Exercise requirements
In the copy, include no pictures, but reproduce every record exactly.

==== Exercise material

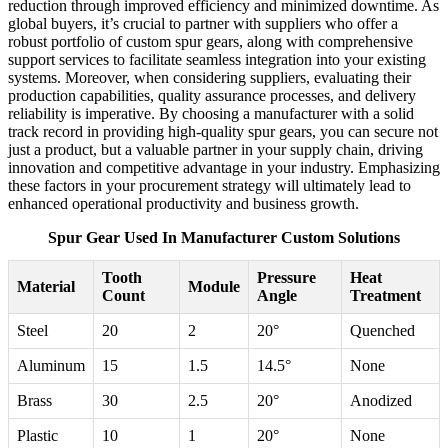
reduction through improved efficiency and minimized downtime. As
global buyers, it’s crucial to partner with suppliers who offer a
robust portfolio of custom spur gears, along with comprehensive
support services to facilitate seamless integration into your existing
systems. Moreover, when considering suppliers, evaluating their
production capabilities, quality assurance processes, and delivery
reliability is imperative. By choosing a manufacturer with a solid
track record in providing high-quality spur gears, you can secure not
just a product, but a valuable partner in your supply chain, driving
innovation and competitive advantage in your industry. Emphasizing
these factors in your procurement strategy will ultimately lead to
enhanced operational productivity and business growth.
Spur Gear Used In Manufacturer Custom Solutions
Tooth
Pressure
Heat
Material
Module
Count
Angle
Treatment
Steel
20
2
20°
Quenched
Aluminum
15
1.5
14.5°
None
Brass
30
2.5
20°
Anodized
Plastic
10
1
20°
None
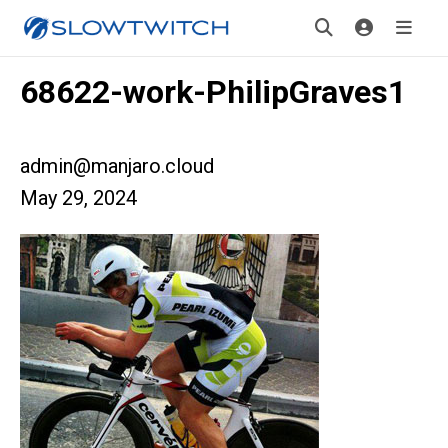
68622-work-PhilipGraves1
admin@manjaro.cloud
May 29, 2024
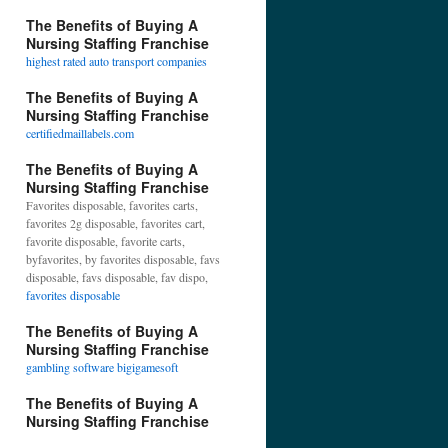
The Benefits of Buying A
Nursing Staffing Franchise
highest rated auto transport companies
The Benefits of Buying A
Nursing Staffing Franchise
certifiedmaillabels.com
The Benefits of Buying A
Nursing Staffing Franchise
Favorites disposable, favorites carts,
favorites 2g disposable, favorites cart,
favorite disposable, favorite carts,
byfavorites, by favorites disposable, favs
disposable, favs disposable, fav dispo,
favorites disposable
The Benefits of Buying A
Nursing Staffing Franchise
gambling software bigigamesoft
The Benefits of Buying A
Nursing Staffing Franchise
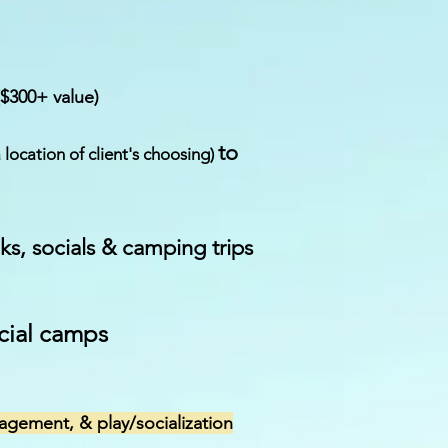
($300+ value)
to
a location of client's choosing)
lks, socials & camping trips
cial camps
agement, & play/socialization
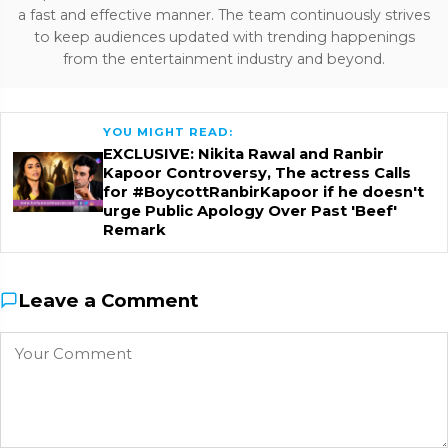
a fast and effective manner. The team continuously strives
to keep audiences updated with trending happenings
from the entertainment industry and beyond.
YOU MIGHT READ:
EXCLUSIVE: Nikita Rawal and Ranbir
Kapoor Controversy, The actress Calls
for #BoycottRanbirKapoor if he doesn't
urge Public Apology Over Past 'Beef'
Remark
Leave a Comment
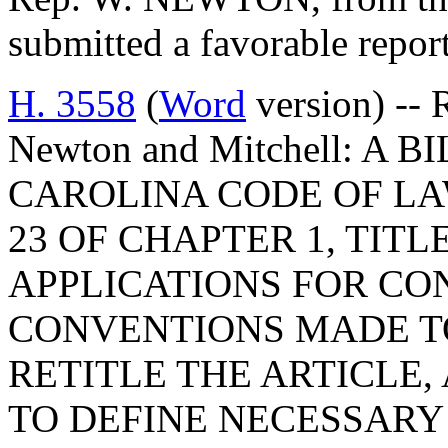
submitted a favorable repor
H. 3558
(
Word
version) -- 
Newton and Mitchell: A
CAROLINA CODE OF LA
23 OF CHAPTER 1, TITL
APPLICATIONS FOR C
CONVENTIONS MADE TO
RETITLE THE ARTICLE,
TO DEFINE NECESSARY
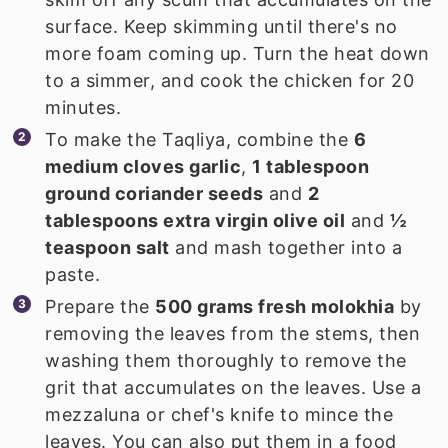
surface. Keep skimming until there's no
more foam coming up. Turn the heat down
to a simmer, and cook the chicken for 20
minutes.
To make the Taqliya, combine the
6
medium cloves garlic
,
1 tablespoon
ground coriander seeds
and
2
tablespoons extra virgin olive oil
and
½
teaspoon salt
and mash together into a
paste.
Prepare the
500 grams fresh molokhia
by
removing the leaves from the stems, then
washing them thoroughly to remove the
grit that accumulates on the leaves. Use a
mezzaluna or chef's knife to mince the
leaves. You can also put them in a food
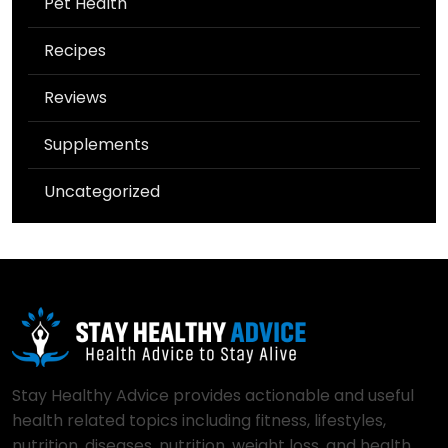
Pet Health
Recipes
Reviews
Supplements
Uncategorized
Stay Healthy Advice provides actionable and useful
health related topics including fitness, lifestyles,
nutrition, diseases, nutrition, weight loss, and health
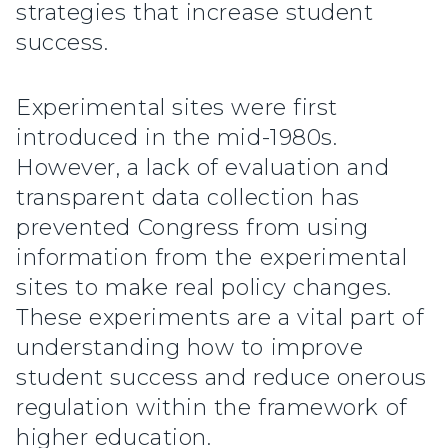
strategies that increase student
success.
Experimental sites were first
introduced in the mid-1980s.
However, a lack of evaluation and
transparent data collection has
prevented Congress from using
information from the experimental
sites to make real policy changes.
These experiments are a vital part of
understanding how to improve
student success and reduce onerous
regulation within the framework of
higher education.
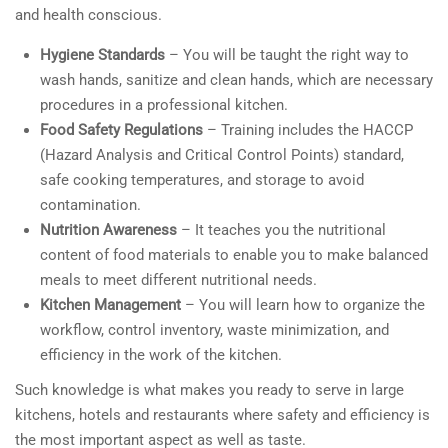
and health conscious.
Hygiene Standards
– You will be taught the right way to
wash hands, sanitize and clean hands, which are necessary
procedures in a professional kitchen.
Food Safety Regulations
– Training includes the HACCP
(Hazard Analysis and Critical Control Points) standard,
safe cooking temperatures, and storage to avoid
contamination.
Nutrition Awareness
– It teaches you the nutritional
content of food materials to enable you to make balanced
meals to meet different nutritional needs.
Kitchen Management
– You will learn how to organize the
workflow, control inventory, waste minimization, and
efficiency in the work of the kitchen.
Such knowledge is what makes you ready to serve in large
kitchens, hotels and restaurants where safety and efficiency is
the most important aspect as well as taste.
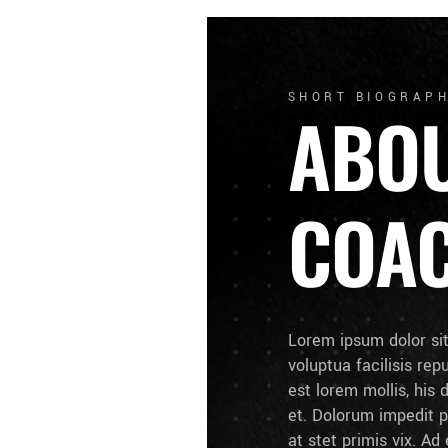
SHORT BIOGRAP
ABO
COA
Lorem ipsum dolor si
voluptua facilisis rep
est lorem mollis, his 
et. Dolorum impedit p
at stet primis vix. A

========

Result for this exercise
reduction through improved efficiency and minimized downtime. As
global buyers, it’s crucial to partner with suppliers who offer a
robust portfolio of custom spur gears, along with comprehensive
support services to facilitate seamless integration into your existing
systems. Moreover, when considering suppliers, evaluating their
production capabilities, quality assurance processes, and delivery
reliability is imperative. By choosing a manufacturer with a solid
track record in providing high-quality spur gears, you can secure not
just a product, but a valuable partner in your supply chain, driving
innovation and competitive advantage in your industry. Emphasizing
these factors in your procurement strategy will ultimately lead to
enhanced operational productivity and business growth.
Spur Gear Used In Manufacturer Custom Solutions
Tooth
Pressure
Heat
Material
Module
Count
Angle
Treatment
Steel
20
2
20°
Quenched
Aluminum
15
1.5
14.5°
None
Brass
30
2.5
20°
Anodized
Plastic
10
1
20°
None
68622-work-PhilipGraves1
admin@manjaro.cloud
May 29, 2024
The Benefits of Buying A
Nursing Staffing Franchise
highest rated auto transport companies
The Benefits of Buying A
Nursing Staffing Franchise
certifiedmaillabels.com
The Benefits of Buying A
Nursing Staffing Franchise
Favorites disposable, favorites carts,
favorites 2g disposable, favorites cart,
favorite disposable, favorite carts,
byfavorites, by favorites disposable, favs
disposable, favs disposable, fav dispo,
favorites disposable
The Benefits of Buying A
Nursing Staffing Franchise
gambling software bigigamesoft
The Benefits of Buying A
Nursing Staffing Franchise
($300+ value)
to
a location of client's choosing)
lks, socials & camping trips
cial camps
agement, & play/socialization
a fast and effective manner. The team continuously strives
to keep audiences updated with trending happenings
from the entertainment industry and beyond.
YOU MIGHT READ:
EXCLUSIVE: Nikita Rawal and Ranbir
Kapoor Controversy, The actress Calls
for #BoycottRanbirKapoor if he doesn't
urge Public Apology Over Past 'Beef'
Remark
Leave a Comment
submitted a favorable repor
H. 3558
(
Word
version) -- 
Newton and Mitchell: A
CAROLINA CODE OF LA
23 OF CHAPTER 1, TITL
APPLICATIONS FOR C
CONVENTIONS MADE TO
RETITLE THE ARTICLE,
TO DEFINE NECESSARY
surface. Keep skimming until there's no
more foam coming up. Turn the heat down
to a simmer, and cook the chicken for 20
minutes.
To make the Taqliya, combine the
6
medium cloves garlic
,
1 tablespoon
ground coriander seeds
and
2
tablespoons extra virgin olive oil
and
½
teaspoon salt
and mash together into a
paste.
Prepare the
500 grams fresh molokhia
by
removing the leaves from the stems, then
washing them thoroughly to remove the
grit that accumulates on the leaves. Use a
mezzaluna or chef's knife to mince the
leaves. You can also put them in a food
Pet Health
Recipes
Reviews
Supplements
Uncategorized
Stay Healthy Advice provides actionable and useful
health related topics including fitness, lifestyles,
nutrition, diseases, nutrition, weight loss, and health
strategies that increase student
success.
Experimental sites were first
introduced in the mid-1980s.
However, a lack of evaluation and
transparent data collection has
prevented Congress from using
information from the experimental
sites to make real policy changes.
These experiments are a vital part of
understanding how to improve
student success and reduce onerous
regulation within the framework of
higher education.
and health conscious.
Hygiene Standards
– You will be taught the right way to
wash hands, sanitize and clean hands, which are necessary
procedures in a professional kitchen.
Food Safety Regulations
– Training includes the HACCP
(Hazard Analysis and Critical Control Points) standard,
safe cooking temperatures, and storage to avoid
contamination.
Nutrition Awareness
– It teaches you the nutritional
content of food materials to enable you to make balanced
meals to meet different nutritional needs.
Kitchen Management
– You will learn how to organize the
workflow, control inventory, waste minimization, and
efficiency in the work of the kitchen.
Such knowledge is what makes you ready to serve in large
kitchens, hotels and restaurants where safety and efficiency is
the most important aspect as well as taste.
SHORT BIOGRAP
ABO
COA
Lorem ipsum dolor si
voluptua facilisis rep
est lorem mollis, his 
et. Dolorum impedit p
at stet primis vix. A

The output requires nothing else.